Source: City of Hartford, Housing Code Cases, essential services code violation complaints per residential unit, 2011-2015, accessed June 2018.
We were curious to see if there was overlap between the location of affordable housing units and calls for essential services. We downloaded data on affordable housing from the National Housing Preservation Database and recognize that it does not include all types of affordable housing units but gives a portion of the picture.
The maps below visually show that there is some overlap between affordable housing locations and calls for essential services. The next step, in order to really identify the overlap, will be to actually compare the addresses in the two datasets which we plan on doing by mid-December.
Source: City of Hartford, Housing Code Cases, essential services code violation complaints per residential unit, 2011-2015, accessed June 2018.
Source: National Housing Preservation Database, Publicly Supported Housing Inventory, accessed November 16, 2018.
Since we found a strong correlation between health and foreclosures and also health and essential service calls, we wanted to ensure that these were unique problems that we identified and not the same properties. We linked the foreclosure data and essential service calls data and found that these are two unique problems residents face, requiring separate interventions.
There are about ~790 properties listed in 2011–2015 in Foreclosure dataset. During the same 5-year period, there were ~1,650 essential services calls in Hartford.
We linked the two datasets and found that nearly 60 foreclosed properties made at least one essential services call—that is about 7% of all foreclosed properties. At the same time, only about 90 (or 5%) of ~1,650 essential services calls were made from foreclosed properties.
Another indicator we included to measure Housing Stability was the eviction rate. Interestingly, the foreclosure rate was a better predictor of negative health outcomes than the eviction rate, although both variables measure forced residential instability. The eviction rate had lower correlations with all health indicators under review than the foreclosure rate, although several correlations were still statistically significant.
The map below shows neighborhoods with high concentrations of evictions (in red) and areas with low eviction rates (in blue).
Average annual eviction rate from 2011-2015, measured by total legal evictions divided by the count of residential units. Source: Eviction Lab.

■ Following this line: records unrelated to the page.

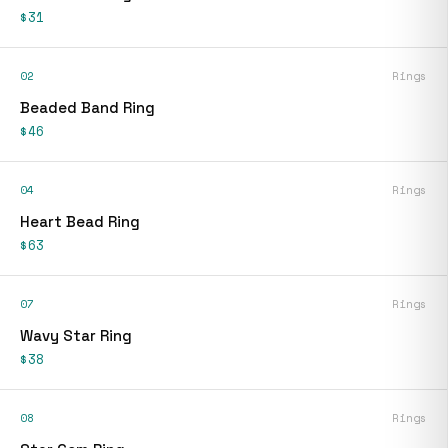
$31
02
Rings
Beaded Band Ring
$46
04
Rings
Heart Bead Ring
$63
07
Rings
Wavy Star Ring
$38
08
Rings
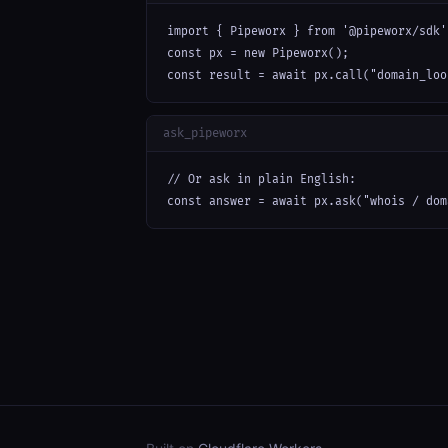
import { Pipeworx } from '@pipeworx/sdk';
const px = new Pipeworx();

const result = await px.call("domain_loo
ask_pipeworx
// Or ask in plain English:

const answer = await px.ask("whois / dom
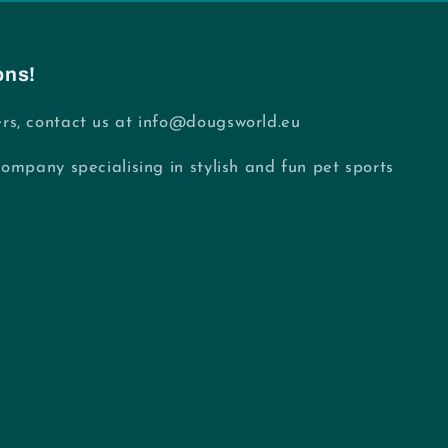
ons!
rs, contact us at info@dougsworld.eu
Company specialising in stylish and fun pet sports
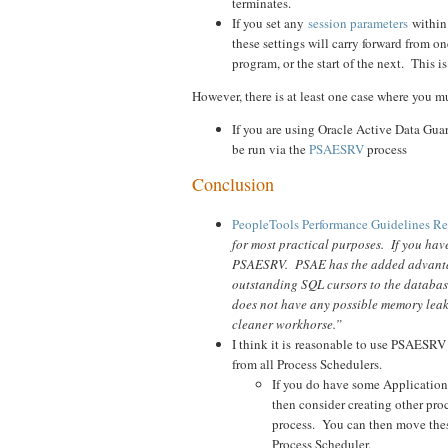
terminates.
If you set any
session parameters
within
these settings will carry forward from o
program, or the start of the next. This 
However, there is at least one case where you mu
If you are using Oracle Active Data Gu
be run via the
PSAESRV
process
Conclusion
PeopleTools Performance Guidelines Re
for most practical purposes. If you hav
PSAESRV. PSAE has the added advantage
outstanding SQL cursors to the databas
does not have any possible memory leak
cleaner workhorse.”
I think it is reasonable to use PSAESR
from all Process Schedulers.
If you do have some Application P
then consider creating other pr
process. You can then move thes
Process Scheduler.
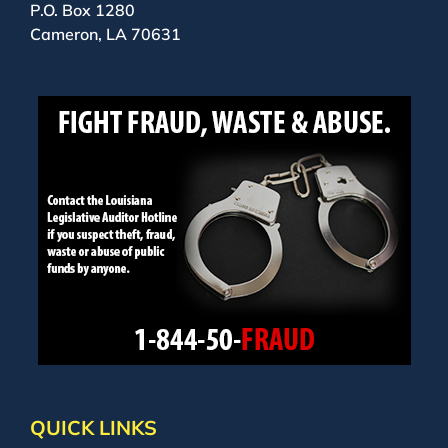
P.O. Box 1280
Cameron, LA 70631
QUICK LINKS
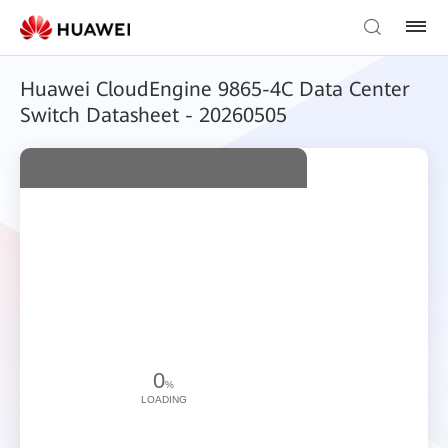
Huawei CloudEngine 9865-4C Data Center
Switch Datasheet - 20260505
0
%
LOADING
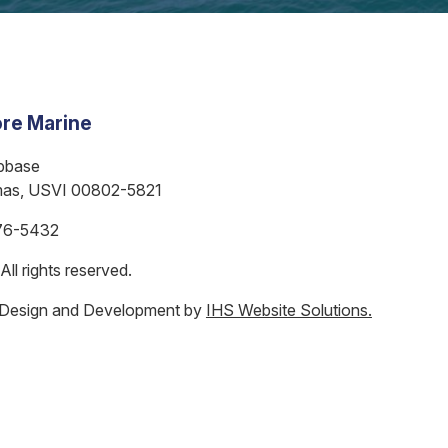
re Marine
bbase
mas, USVI 00802-5821
76-5432
ll rights reserved.
 Design and Development by
IHS Website Solutions.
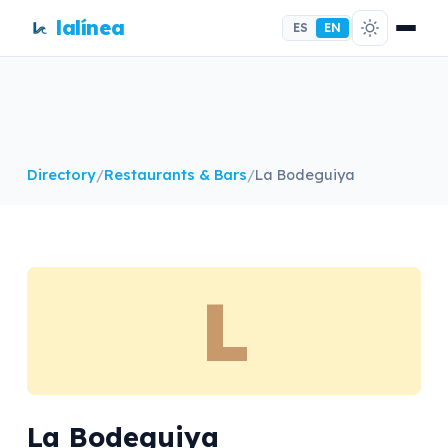
lalínea
ES
EN
Directory
/
Restaurants & Bars
/
La Bodeguiya
L
La Bodeguiya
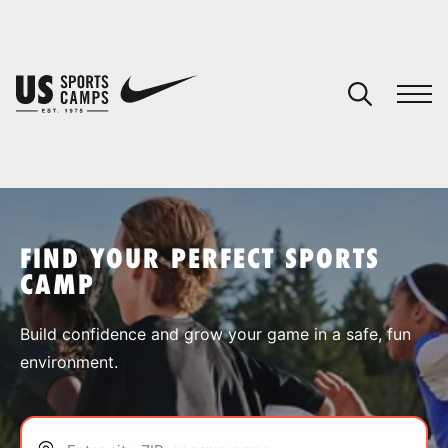
YOUR CART
You have no camps in your cart.
CONTINUE SHOPPING
FIND YOUR PERFECT SPORTS
CAMP
SPORTS
Build confidence and grow your game in a safe, fun
environment.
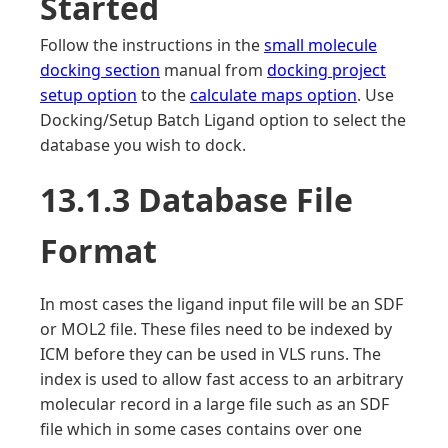
Started
Follow the instructions in the
small molecule
docking section
manual from
docking project
setup option
to the
calculate maps option
. Use
Docking/Setup Batch Ligand option to select the
database you wish to dock.
13.1.3 Database File
Format
In most cases the ligand input file will be an SDF
or MOL2 file. These files need to be indexed by
ICM before they can be used in VLS runs. The
index is used to allow fast access to an arbitrary
molecular record in a large file such as an SDF
file which in some cases contains over one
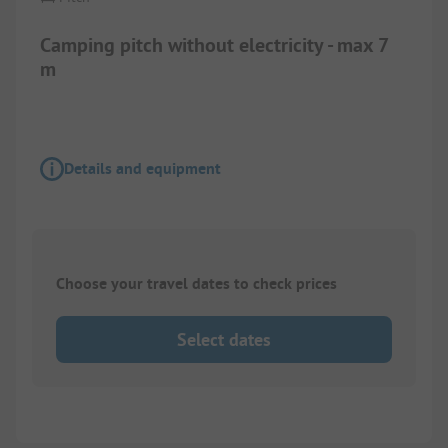
Camping pitch without electricity - max 7
m
Details and equipment
Choose your travel dates to check prices
Select dates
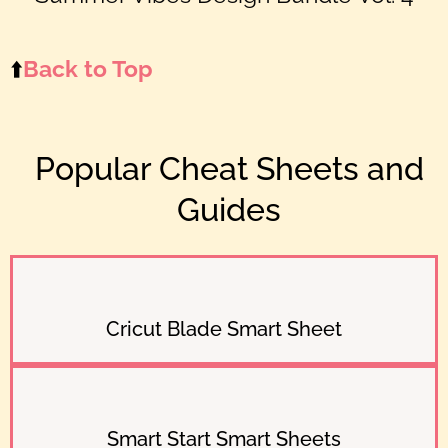
⬆️
Back to Top
Popular Cheat Sheets and
Guides
Cricut Blade Smart Sheet
Smart Start Smart Sheets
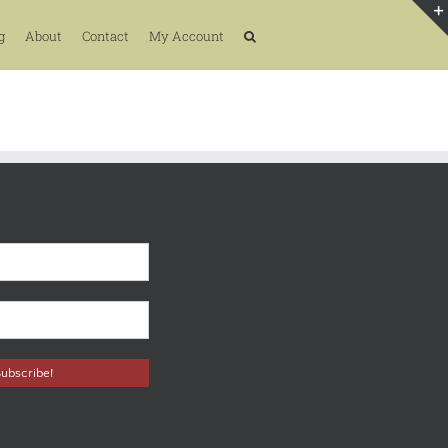
g
About
Contact
My Account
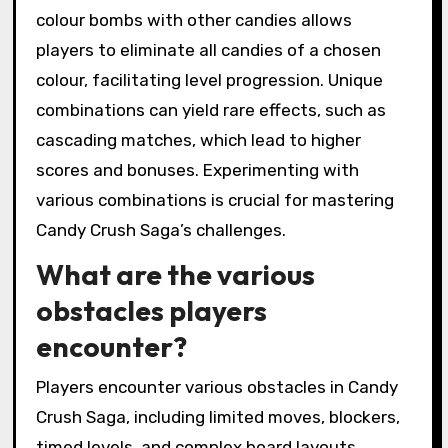
colour bombs with other candies allows
players to eliminate all candies of a chosen
colour, facilitating level progression. Unique
combinations can yield rare effects, such as
cascading matches, which lead to higher
scores and bonuses. Experimenting with
various combinations is crucial for mastering
Candy Crush Saga’s challenges.
What are the various
obstacles players
encounter?
Players encounter various obstacles in Candy
Crush Saga, including limited moves, blockers,
timed levels, and complex board layouts.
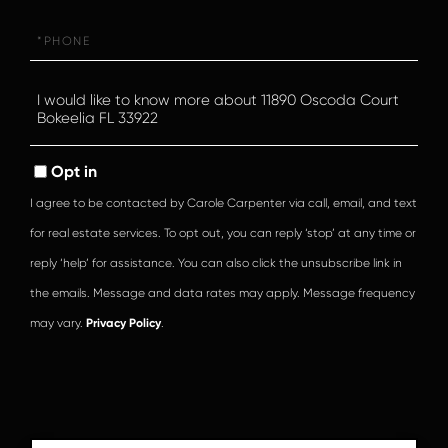
Phone
Questions
or
Comments?
Opt in
I agree to be contacted by Carole Carpenter via call, email, and text
for real estate services. To opt out, you can reply ‘stop’ at any time or
reply ‘help’ for assistance. You can also click the unsubscribe link in
the emails. Message and data rates may apply. Message frequency
may vary.
Privacy Policy
.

When evaluating the relative impact of each measure, it is important to note that the formal eviction rate does not track the prevalence of more common informal or “DIY” evictions, but rather only measures evictions that had entered the legal process. Certain vulnerable populations, especially undocumented renters, may be more likely to vacate an apartment prior to a formal eviction filing.
A visual inspection of the distribution of high eviction rates suggests that some areas of high instability according to other measures—specifically tracts in Frog Hollow, Parkville, and Barry Square—had lower eviction rates than neighborhoods such as Asylum Hill and North Meadows (a largely industrial neighborhood). This may indicate racialized eviction patterns in the city, since both Asylum Hill and the north end more generally are predominately African American, while south end neighborhoods have high concentrations of Latinx residents. Alternatively, it may suggest a different spatial pattern between DIY and formal evictions, with formal evictions concentrated in African American communities and DIY evictions common among immigrant and migrant communities. Further research into the prevalence of informal, DIY evictions would be necessary to determine the explanation for this difference.